Mohammed Proctor, a 38-year-old convicted drug dealer who allegedly assaulted his pregnant girlfriend earlier this month and caused the woman to need emergency surgery to save the baby, was held on $150,000 cash bail or $300,000 bond after his arraignment in the Suffolk County Court Thursday morning.

Mr. Proctor, a Flanders resident, pleaded not guilty before State Supreme Court Justice Mark Cohen to all charges — which include two felonies for assault, four misdemeanors for assault and choking and two misdemeanors for endangering the welfare of a child.

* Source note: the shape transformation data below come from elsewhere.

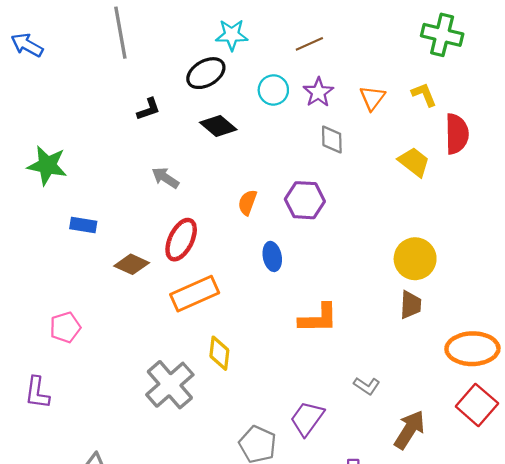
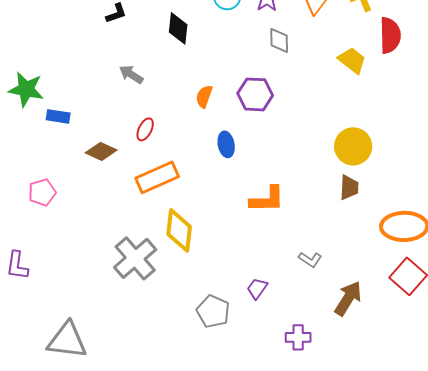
black diamond: (218, 126) -> (178, 28), turned 56
green star: (47, 165) -> (26, 89), moved
red ellipse: (181, 240) -> (145, 129), size x0.6
pink pentagon: (65, 327) -> (42, 192), moved
yellow diamond: (219, 353) -> (179, 230), size x1.4
purple trapezoid: (307, 418) -> (257, 288), size x0.7

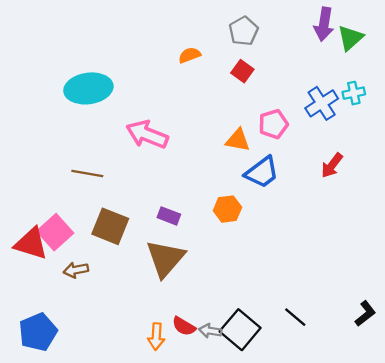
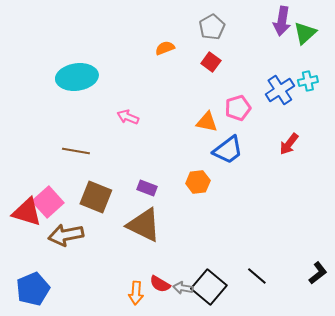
pink arrow: (147, 134) -> (128, 117), size x0.6
brown triangle: (165, 258) -> (144, 225), turned -45
brown arrow: (76, 270) -> (66, 235), size x1.6

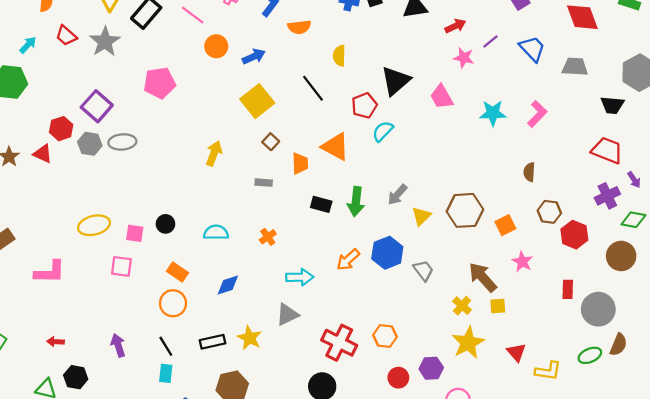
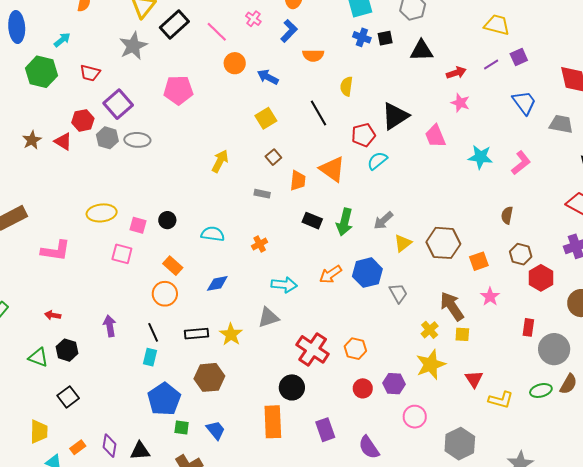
red trapezoid: (66, 36) -> (90, 73), moved, turned -35
purple line: (490, 42) -> (491, 64), moved
blue arrow: (254, 56) -> (268, 77), turned -135
yellow square: (257, 101) -> (266, 118), size x0.7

In addition to the bail, an order of protection has been filed against Mr. Proctor on behalf of his girlfriend or his two children.

Southampton Town police arrested Mr. Proctor Aug. 4 after he attacked his girlfriend, who was seven months pregnant with his child, authorities said. Mr. Proctor was drunk when he hit the victim’s head and stomach, choked her and pushed her down the stairs, according to a law enforcement official.

The woman was rushed to the hospital where she gave birth to a premature baby girl. The infant is still receiving care at Stony Brook University hospital, the DA said.

At the arraignment Thursday, prosecutor Shauna Kerr said Mr. Proctor’s girlfriend had to have her spleen and appendix removed and had two broken ribs. Their infant daughter has had seizure activity caused by the placenta detaching during the abuse, which caused stress and a lack of oxygen for the baby.

Police allegedly found Mr. Proctor hiding in his Flanders home with his 19-month-old son; the child was unharmed.

Ms. Kerr said due to Mr. Proctors “serious criminal history,” which includes drug, harassment, and possession of stolen property charges, Ms. Kerr asked for the bail as it was set. Defense attorney John Halverson reserved the right to negotiate bail at a later date.

Mr. Proctor’s case will go in front of the judge again on Sept. 30.

Mr. Proctor was one of two convicted drug dealers released from prison in 2012 following an investigation into the “credibility” of a Southampton Town police officer involved in the cases. He also filed a $50 million lawsuit against Southampton cops, alleging officers had illegally conducted a body cavity search and “threatened his son’s freedom” in order to get him to sign a false statement.

The civil suit was later dismissed, according to a Newsday report.